What is the East to the West? On Our Inspiring Meetings

Anna Katarzyna Maleszko
(National Museum in Warsaw, Polish Institute of World Art Studies)

Since the end of the 19th century cultural and anthropological studies coined multiple theories – often contradictory – about the permeation and mutual influences of dissimilar civilisations and cultures. Today, thanks to the development of technology and communication, we effortlessly navigate through multiple cultures. Slowly, the term “culture” itself becomes problematic. Back in the days, this word meant “refinement”, or – as Matthew Arnold put it – “the study of perfection”. Since the research by Franz Boas we do not speak about culture anymore, but about cultures built by different societies. Currently anthropologists more and more reluctantly use the word “culture”, paying homage to the view that “humanity […] bode farewell to the world in which one could […] see a cultural mosaic, made of separate fragments with clearly marked edges. Cultural relations cut through the world with more and more lines”.

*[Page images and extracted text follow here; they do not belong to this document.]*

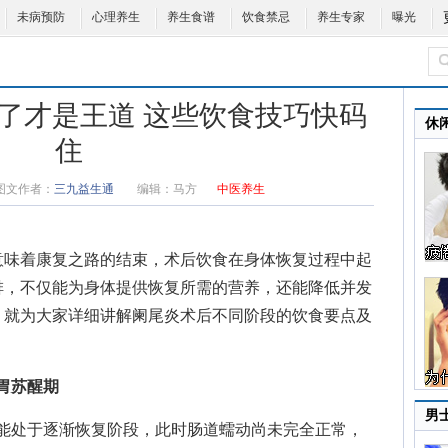
未病预防
心理养生
养生食谱
饮食禁忌
养生专家
曝光
了才是王道 这些饮食技巧快码
休
住
图文作者：
三九益生通
编辑：
马方
中医养生
味着康复之路的结束，术后饮食在身体恢复过程中起
排，不仅能为身体提供恢复所需的营养，还能
降低并发
，就为大家详细讲解阑尾炎术后不同阶段的饮食要点及
胃苏醒期
男
能处于逐渐恢复阶段，此时肠道蠕动尚未完全正常，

Poland is a country of a strong national identity, which at the same time has a culture that has been taking by the handful from the property of other countries and processing these acquired elements after its own fashion, satisfying its own taste. Poles are prone to admiration of otherness connected with the disavowing of Polishness. This can be dangerous, but it can also bear good fruit and bring positive outcomes. The latter, in my opinion is true for our contacts with the Japanese culture, which has unchangeably, for more than century, evoked admiration and become a source of various inspirations. Particular reflections on this topic have been inspired in me by the events accompanying three exhibitions that I organised in the years 2015-2016. I would like to share these observations and offer my own understanding of the causes of such great interest in Japanese art and culture in general in Poland.